Avec Marie-Pierre comme secrétaire, sa société “Extramill” va voir le jour et même couler des jours heureux. Les grands restos, la grande maison à Châtillon, les beaux calibres, la belle voiture… La belle vie quoi, mais: Quand on a pas trop d'argent on fait attention, c'est normal, mais dès qu'on a trois sous on dirait que d'un coup la vie est devenue plus chère et que le monde entier se ligue dans le but avoué de vous faire dépenser, dépenser jusqu'à ce que vous soyez à sec et que la seule solution qu'il vous reste c'est de vous faire un croum chez l'épicier et sortir votre mouchoir pour pleurer.
Gaston ne voulant pas faire couler sa société flambant neuve prévient Marie-Pierre qu'il va falloir se serrer la ceinture, alors les vacances prévues au Cap d'Agde avec Patricia et Bruno (les associés) vont devoir être sans superflu!
Des vacances simples donc mais assez cocaces, loin de la tumulte parisienne, Gaston va devoir s'habituer à un tout autre monde…celui du naturisme, pratique favorite de Bruno et Patricia.

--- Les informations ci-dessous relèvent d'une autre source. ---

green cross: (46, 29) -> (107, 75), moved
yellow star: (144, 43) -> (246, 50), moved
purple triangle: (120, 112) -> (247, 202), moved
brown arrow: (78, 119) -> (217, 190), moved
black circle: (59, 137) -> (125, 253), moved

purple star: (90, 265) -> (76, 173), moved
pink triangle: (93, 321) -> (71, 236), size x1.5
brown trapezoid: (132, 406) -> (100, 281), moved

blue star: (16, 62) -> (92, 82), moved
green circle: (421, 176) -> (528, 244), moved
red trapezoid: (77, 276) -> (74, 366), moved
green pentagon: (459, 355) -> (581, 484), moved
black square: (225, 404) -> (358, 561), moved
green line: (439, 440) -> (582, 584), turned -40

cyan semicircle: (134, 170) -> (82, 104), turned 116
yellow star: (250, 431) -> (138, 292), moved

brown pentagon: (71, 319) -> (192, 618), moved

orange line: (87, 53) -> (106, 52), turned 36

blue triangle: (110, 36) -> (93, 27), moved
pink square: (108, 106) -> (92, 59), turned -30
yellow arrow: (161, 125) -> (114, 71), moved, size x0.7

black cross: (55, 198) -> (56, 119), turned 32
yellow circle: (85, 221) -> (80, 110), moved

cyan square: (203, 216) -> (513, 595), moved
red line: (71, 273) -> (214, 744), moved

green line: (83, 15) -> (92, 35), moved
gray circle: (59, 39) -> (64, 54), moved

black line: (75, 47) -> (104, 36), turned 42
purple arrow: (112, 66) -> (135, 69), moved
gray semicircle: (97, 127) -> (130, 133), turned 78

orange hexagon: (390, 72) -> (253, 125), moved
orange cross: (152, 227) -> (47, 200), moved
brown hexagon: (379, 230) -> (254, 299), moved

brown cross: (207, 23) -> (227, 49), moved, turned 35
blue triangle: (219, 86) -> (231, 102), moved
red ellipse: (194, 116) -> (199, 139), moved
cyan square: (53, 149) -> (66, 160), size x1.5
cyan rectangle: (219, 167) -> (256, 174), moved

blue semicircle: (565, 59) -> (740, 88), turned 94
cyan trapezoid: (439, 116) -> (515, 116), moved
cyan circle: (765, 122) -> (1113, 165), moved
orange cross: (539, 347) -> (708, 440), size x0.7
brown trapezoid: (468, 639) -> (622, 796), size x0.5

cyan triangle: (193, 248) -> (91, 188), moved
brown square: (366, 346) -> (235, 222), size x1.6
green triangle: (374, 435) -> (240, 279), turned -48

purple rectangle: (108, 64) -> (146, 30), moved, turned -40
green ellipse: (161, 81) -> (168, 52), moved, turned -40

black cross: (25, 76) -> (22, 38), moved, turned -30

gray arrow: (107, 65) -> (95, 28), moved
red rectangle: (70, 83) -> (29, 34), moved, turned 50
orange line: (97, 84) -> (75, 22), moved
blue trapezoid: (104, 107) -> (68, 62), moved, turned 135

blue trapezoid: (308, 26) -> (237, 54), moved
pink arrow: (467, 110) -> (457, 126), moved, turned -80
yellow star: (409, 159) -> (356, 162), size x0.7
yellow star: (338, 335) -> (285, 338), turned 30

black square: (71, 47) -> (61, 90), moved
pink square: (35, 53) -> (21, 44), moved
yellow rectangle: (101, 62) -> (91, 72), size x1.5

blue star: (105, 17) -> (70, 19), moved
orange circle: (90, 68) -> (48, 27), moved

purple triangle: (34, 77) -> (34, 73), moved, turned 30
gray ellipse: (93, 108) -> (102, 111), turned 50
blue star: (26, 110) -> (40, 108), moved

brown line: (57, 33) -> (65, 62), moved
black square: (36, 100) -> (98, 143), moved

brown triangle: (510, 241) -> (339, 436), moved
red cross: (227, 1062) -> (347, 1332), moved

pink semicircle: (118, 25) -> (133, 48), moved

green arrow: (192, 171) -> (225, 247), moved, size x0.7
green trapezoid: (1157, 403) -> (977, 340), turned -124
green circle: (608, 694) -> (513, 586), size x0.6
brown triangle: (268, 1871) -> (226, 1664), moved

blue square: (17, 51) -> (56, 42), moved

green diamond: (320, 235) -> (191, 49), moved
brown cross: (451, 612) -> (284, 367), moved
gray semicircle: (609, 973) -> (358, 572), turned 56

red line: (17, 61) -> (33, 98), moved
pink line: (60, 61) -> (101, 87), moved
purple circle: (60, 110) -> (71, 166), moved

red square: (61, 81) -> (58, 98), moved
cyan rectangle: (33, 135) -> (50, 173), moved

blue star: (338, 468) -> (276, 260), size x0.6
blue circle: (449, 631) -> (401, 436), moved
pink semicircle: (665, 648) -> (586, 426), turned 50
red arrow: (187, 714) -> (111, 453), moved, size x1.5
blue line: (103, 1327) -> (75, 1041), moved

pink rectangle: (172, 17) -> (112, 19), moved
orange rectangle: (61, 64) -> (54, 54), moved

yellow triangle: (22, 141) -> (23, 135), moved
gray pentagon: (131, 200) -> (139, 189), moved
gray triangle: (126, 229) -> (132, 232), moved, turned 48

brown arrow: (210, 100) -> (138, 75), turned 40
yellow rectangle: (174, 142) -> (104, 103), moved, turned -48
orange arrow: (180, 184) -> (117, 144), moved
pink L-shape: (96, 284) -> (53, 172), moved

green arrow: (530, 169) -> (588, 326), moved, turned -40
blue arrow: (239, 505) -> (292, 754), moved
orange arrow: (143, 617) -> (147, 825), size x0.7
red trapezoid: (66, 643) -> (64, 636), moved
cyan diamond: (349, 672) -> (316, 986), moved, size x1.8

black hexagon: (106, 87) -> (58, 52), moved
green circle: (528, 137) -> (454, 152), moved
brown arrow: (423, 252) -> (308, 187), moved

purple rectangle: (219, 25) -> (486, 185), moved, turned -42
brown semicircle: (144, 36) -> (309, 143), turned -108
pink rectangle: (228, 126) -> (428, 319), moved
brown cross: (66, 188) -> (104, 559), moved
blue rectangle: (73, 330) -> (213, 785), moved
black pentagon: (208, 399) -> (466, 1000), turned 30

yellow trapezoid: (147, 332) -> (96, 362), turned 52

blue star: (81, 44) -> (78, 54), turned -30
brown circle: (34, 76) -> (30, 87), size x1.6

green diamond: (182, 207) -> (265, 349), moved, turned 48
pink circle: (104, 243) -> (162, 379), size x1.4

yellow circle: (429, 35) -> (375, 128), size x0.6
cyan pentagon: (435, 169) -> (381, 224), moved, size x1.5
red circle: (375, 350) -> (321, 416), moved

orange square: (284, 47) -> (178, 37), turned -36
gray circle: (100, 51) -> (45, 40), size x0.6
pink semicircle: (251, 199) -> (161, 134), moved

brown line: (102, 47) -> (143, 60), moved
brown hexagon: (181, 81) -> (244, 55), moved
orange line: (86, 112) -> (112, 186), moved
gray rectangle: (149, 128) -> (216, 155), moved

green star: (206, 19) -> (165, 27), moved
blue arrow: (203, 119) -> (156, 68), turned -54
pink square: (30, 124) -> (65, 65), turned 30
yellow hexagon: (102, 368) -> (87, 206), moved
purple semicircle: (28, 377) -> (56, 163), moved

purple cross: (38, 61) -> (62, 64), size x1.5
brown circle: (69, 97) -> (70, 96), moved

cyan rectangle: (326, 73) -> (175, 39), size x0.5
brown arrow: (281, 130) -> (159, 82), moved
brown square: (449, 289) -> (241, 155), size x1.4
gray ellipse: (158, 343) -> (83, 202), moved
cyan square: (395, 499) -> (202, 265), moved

Pendant deux semaines, la proximité, la chaleur, l'insouciance et le peu de vêtements aidant, les deux couples vont ne faire plus qu'un!
De retour dans la capitale, les affaires ont du mal à reprendre, Marie-Pierre est de plus en plus absente, les crises de paranoïa dont Gaston est victime s'accentuent et pour couronner le tout, un colosse que Gaston a arnaqué quelques mois plus tôt va le retrouver pour lui régler son compte (Comprenez : le tabasser et lui prendre tout son oseille!) Après avoir connu la gloire, Gaston se retrouve donc “une main devant, une main derrière” et comme une catastrophe n'arrive jamais seule, il assiste à la fuite de Marie-Pierre et à la perte de sa maison…
Gaston presqu'au bout du rouleau et ne voulant pas finir dans un boui-boui miteux décide de retourner en Normandie pour se réapproprier sa Marie-Pierrre. le couple infernal désormais sans argent va essayer de survivre comme il peut. Et c'est dans le milieu du proxénétisme qu'on retrouve notre anti-héros accompagnée de sa belle. Un milieu que le couple ne maîtrise pas et qui fera perdre à Gaston son sang-froid, lui qui avait pourtant réussi à le garder miraculeusement jusqu'ici!